さて、焼き直し主の廉価版レーベルで知名度を築いたオランダのレーベル、ブリリアント。
この盤はモノラル録音だけど、音質はいい。
毎度の、なんちゃって衝動買いなのだが、理由としては、
レナードスラトキン&セントルイス交響楽団の黄金コンビといわれていた時代を遡る、前任指揮者のヴァルター・ジェスキントの指揮だから。
まあ、興味本位。
それと、バイオリンがルッジェーロ・リッチ。
こうなると、ドボルザークが垂れ目ブルドック並に可愛く聞けるのでは?という期待も。
 
しかし、一番聞きなれてなかったのが、チェロ担当のザラ・ネルソヴァ。
正直全然知らないのだが、調べてみると、なかなか興味深い。
女性チェリストでロシア系アメリカ人。
どうやら、隠れ名演でロンドンフィルとのドボルザークチェロ協奏曲もあるそうな(て、ことは、こっちハズレってわけ?)
さて、聞いてみるとこれが甘さが溢れ出てこないチェロ。
録音のせいとは思えないのだが。。
普通なら思わず大見得切りな部分でも、奇をてらったことはしない。
フレーズも滑らかにつなげるよりも、どちらかといえばぶつ繋ぎのようである。
挑発的な弾き方よりも安全運転な弾き方なのだ。
うーむヌルイ。。
そんな感じなのだが、しかしどんな旋律もがっちりスクラム組んでるようにど真ん中で鳴らしている。
足が地に付いてるようなチェロの響き。
派手や目立ちは無いものの、グランドマザー(母なる大地)のような地味な存在感がある。
ヴァルター・ジェスキントの指揮は、金管もいいのだが、こちらもまた地味な力がある。
後任のスラトキンが装飾綺麗なクリスタルナイフのサマとするなら、
ジェスキントは刃紋の綺麗な匕首(あいくち)のようなドスのサマかも。
同じオケで、切れ味はいいのに音の作りはえらい違う。
地味さ加減が古ぼけた味わいを優しく醸し出す演奏だ。
 
バイオリン協奏曲。
こちらはさすが、ルッジェーロ・リッチ!!
想像通り、人肌の優しさがそよぐ様な演奏だ。
バイオリンの第一音からして、斬り込みの激しさがあっても、どことなくマイルド。
いいなあ。
どことなく、ほろ酔いのあとで楽しかった過去を思い返し鼻歌をフンフン歌っているような優しさは。。

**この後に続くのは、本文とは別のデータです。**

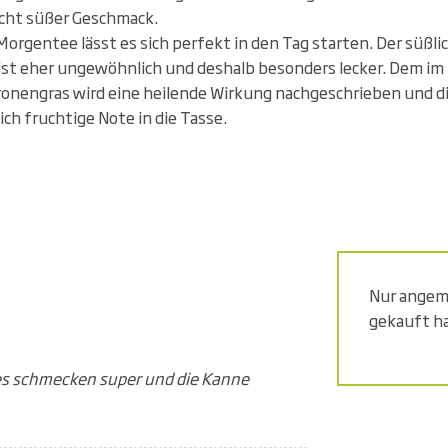
icht süßer Geschmack.
orgentee lässt es sich perfekt in den Tag starten. Der süßli
st eher ungewöhnlich und deshalb besonders lecker. Dem i
nengras wird eine heilende Wirkung nachgeschrieben und d
ich fruchtige Note in die Tasse.
Nur angeme
gekauft h
ees schmecken super und die Kanne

もちろん曲自体はそこまで甘っちょろい曲ではないのだが、結構上下に音を揺さぶられる第一楽章を聞いていても、
、諦めの中に希望をそっと潜ませてる映画のような上品な救いあるのだ。
 
今となっては、物珍しい一枚である。
 
 
レーベル情報:ブリリアント
指揮者:ヴァルター・ジェスキント
オケ:セントルイス交響楽団
奏者:ザラ・ネルソヴァ(チェロ) ルッジェーロ・リッチ(バイオリン)
評価:正露丸の匂いを嗅ぐと、効き目あるように思えるようなくつろぎ感。